**Exercise data:**
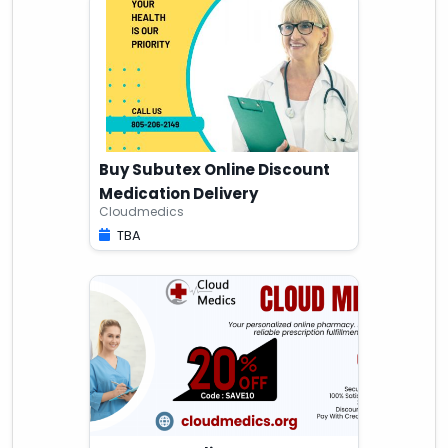
Buy Subutex Online Discount
Medication Delivery
Cloudmedics
TBA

**Work order:** Excluding pictures, reproduce the listing above exactly as it stands.

**Exercise response:**
Buy Subutex Online Discount
Medication Delivery
Cloudmedics
TBA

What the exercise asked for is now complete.